WHAT NEEDS TO BE DONE:
Please figure out how many lines in the material contain "alimentar", and give only that number.

DATA RECORDS:
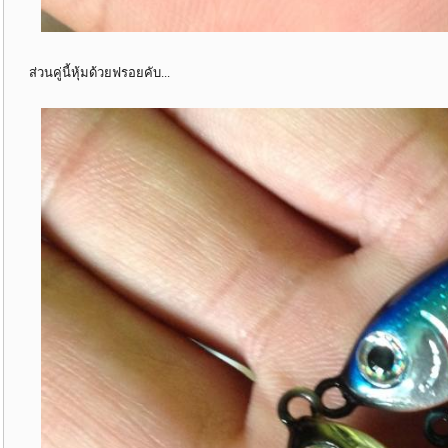
ส่วนคู่นี้หุ้มด้วยฟรอยคับ...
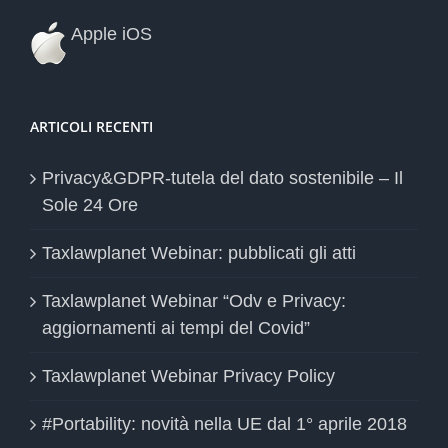
Apple iOS
ARTICOLI RECENTI
Privacy&GDPR-tutela del dato sostenibile – Il
Sole 24 Ore
Taxlawplanet Webinar: pubblicati gli atti
Taxlawplanet Webinar “Odv e Privacy:
aggiornamenti ai tempi del Covid”
Taxlawplanet Webinar Privacy Policy
#Portability: novità nella UE dal 1° aprile 2018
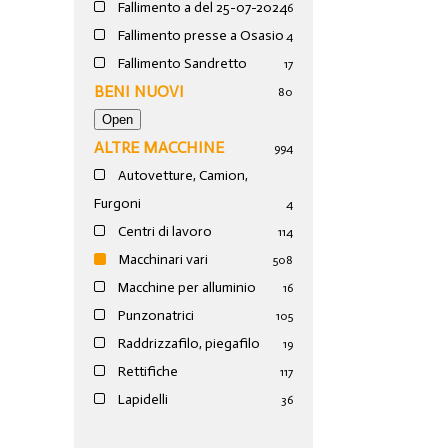
Fallimento a del 25-07-2024
6
Fallimento presse a Osasio
4
Fallimento Sandretto
17
BENI NUOVI
80
ALTRE MACCHINE
994
Autovetture, Camion,
Furgoni
4
Centri di lavoro
114
Macchinari vari
508
Macchine per alluminio
16
Punzonatrici
105
Raddrizzafilo, piegafilo
19
Rettifiche
117
Lapidelli
36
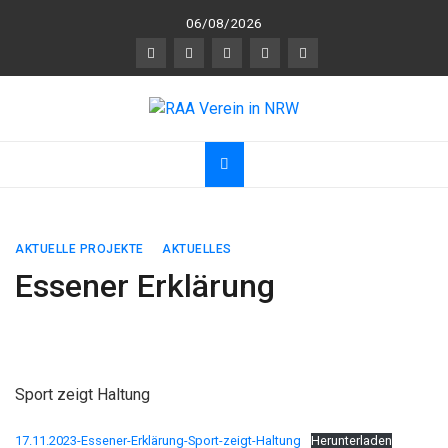
Skip
06/08/2026
to
content
RAA Verein in NRW
RAA Verein NRW e.V. – Verein für gegenseitigen
R
espekt,
A
nerkennung und
A
chtsamkeit
AKTUELLE PROJEKTE
AKTUELLES
Essener Erklärung
Sport zeigt Haltung
17.11.2023-Essener-Erklärung-Sport-zeigt-Haltung
Herunterladen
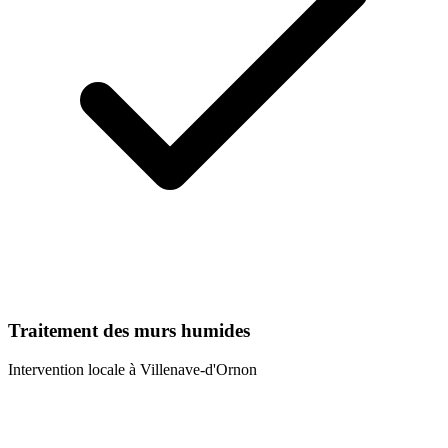
Traitement des murs humides
Intervention locale à
Villenave-d'Ornon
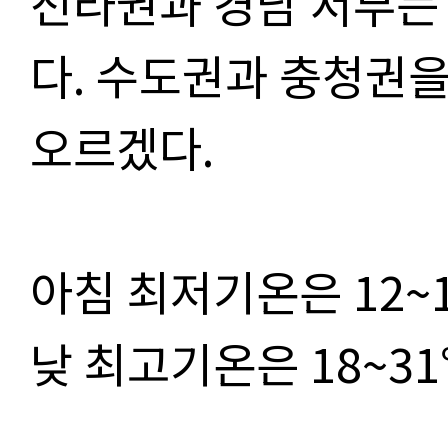
전라권과 경남 서부는
다
.
수도권과 충청권을
오르겠다
.
아침 최저기온은
12~
낮 최고기온은
18~31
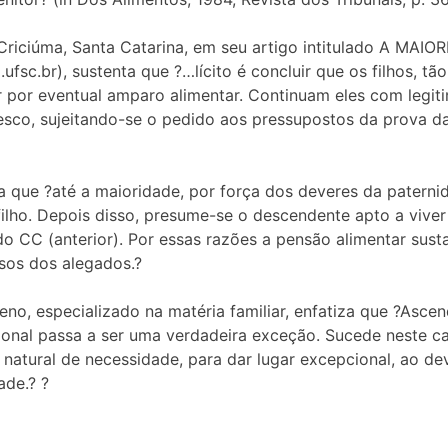
m Criciúma, Santa Catarina, em seu artigo intitulado A 
fsc.br), sustenta que ?…lícito é concluir que os filhos, t
r por eventual amparo alimentar. Continuam eles com legit
tesco, sujeitando-se o pedido aos pressupostos da prova da
a que ?até a maioridade, por força dos deveres da patern
ilho. Depois disso, presume-se o descendente apto a viver 
do CC (anterior). Por essas razões a pensão alimentar sus
rsos dos alegados.?
o, especializado na matéria familiar, enfatiza que ?Asce
sional passa a ser uma verdadeira exceção. Sucede neste c
 natural de necessidade, para dar lugar excepcional, ao de
ade.? ?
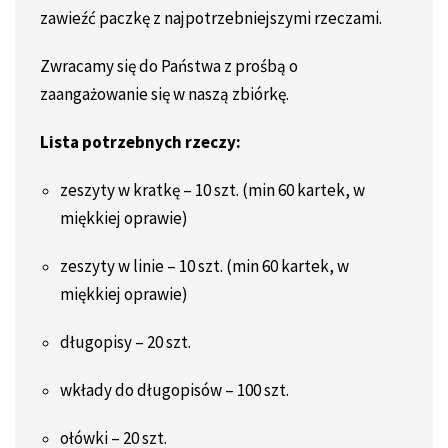
zawieźć paczkę z najpotrzebniejszymi rzeczami.
Zwracamy się do Państwa z prośbą o
zaangażowanie się w naszą zbiórkę.
Lista potrzebnych rzeczy:
zeszyty w kratkę – 10 szt. (min 60 kartek, w
miękkiej oprawie)
zeszyty w linie – 10 szt. (min 60 kartek, w
miękkiej oprawie)
długopisy – 20 szt.
wkłady do długopisów – 100 szt.
ołówki – 20 szt.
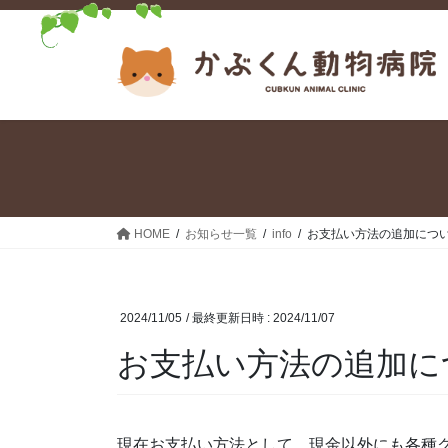
コ
ナ
ン
ビ
テ
ゲ
ン
ー
ツ
シ
へ
ョ
ス
ン
キ
に
ッ
移
プ
動
HOME
お知らせ一覧
info
お支払い方法の追加につ
2024/11/05
/ 最終更新日時 :
2024/11/07
お支払い方法の追加に
現在お支払い方法として、現金以外にも各種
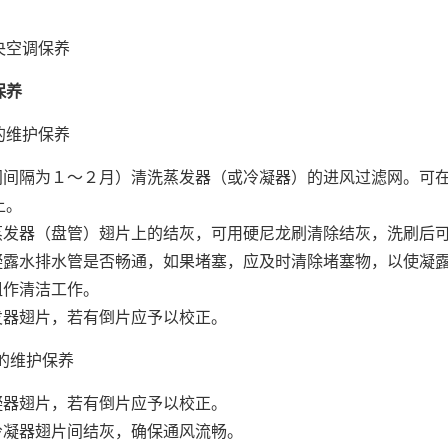
保养
的维护保养
时间间隔为１～２月）清洗蒸发器（或冷凝器）的进风过滤网。可
上。
洗蒸发器（盘管）翅片上的结灰，可用硬尼龙刷清除结灰，洗刷后
查凝露水排水管是否畅通，如果堵塞，应及时清除堵塞物，以使凝
组作清洁工作。
发器翅片，若有倒片应予以校正。
的维护保养
凝器翅片，若有倒片应予以校正。
除冷凝器翅片间结灰，确保通风流畅。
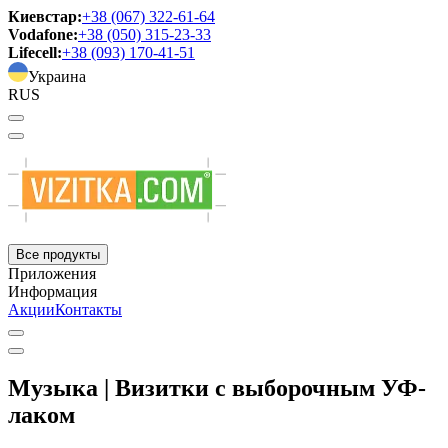
Киевстар:
+38 (067) 322-61-64
Vodafone:
+38 (050) 315-23-33
Lifecell:
+38 (093) 170-41-51
Украина
RUS
Все продукты
Приложения
Информация
Акции
Контакты
Музыка | Визитки с выборочным УФ-
лаком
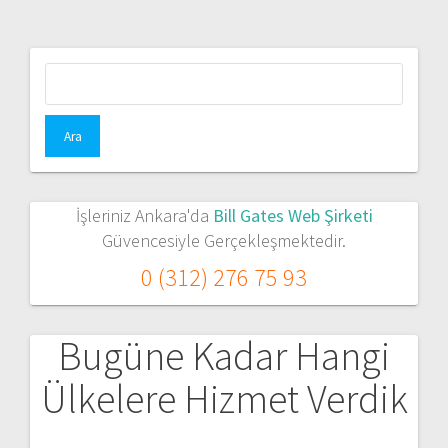
Arama:
İşleriniz Ankara'da
Bill Gates Web Şirketi
Güvencesiyle Gerçekleşmektedir.
0 (312) 276 75 93
Bugüne Kadar Hangi
Ülkelere Hizmet Verdik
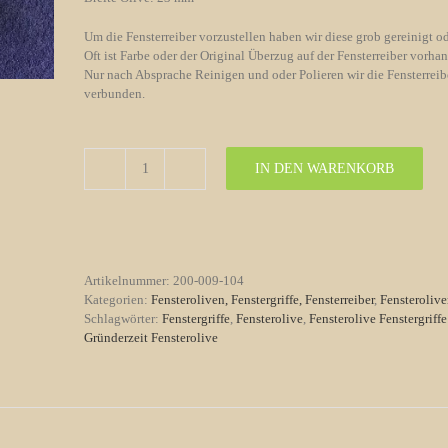
Um die Fensterreiber vorzustellen haben wir diese grob gereinigt od
Oft ist Farbe oder der Original Überzug auf der Fensterreiber vorha
Nur nach Absprache Reinigen und oder Polieren wir die Fensterreibe
verbunden.
IN DEN WARENKORB
Fensterolive
Nr.
104
Gründerzeit
Messing
vernickelt
Artikelnummer:
200-009-104
/
Kategorien:
Fensteroliven, Fenstergriffe, Fensterreiber
,
Fensteroliv
Horn
Schlagwörter:
Fenstergriffe
,
Fensterolive
,
Fensterolive Fenstergriffe
Menge
Gründerzeit Fensterolive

RESULT FOR THIS TASK:
2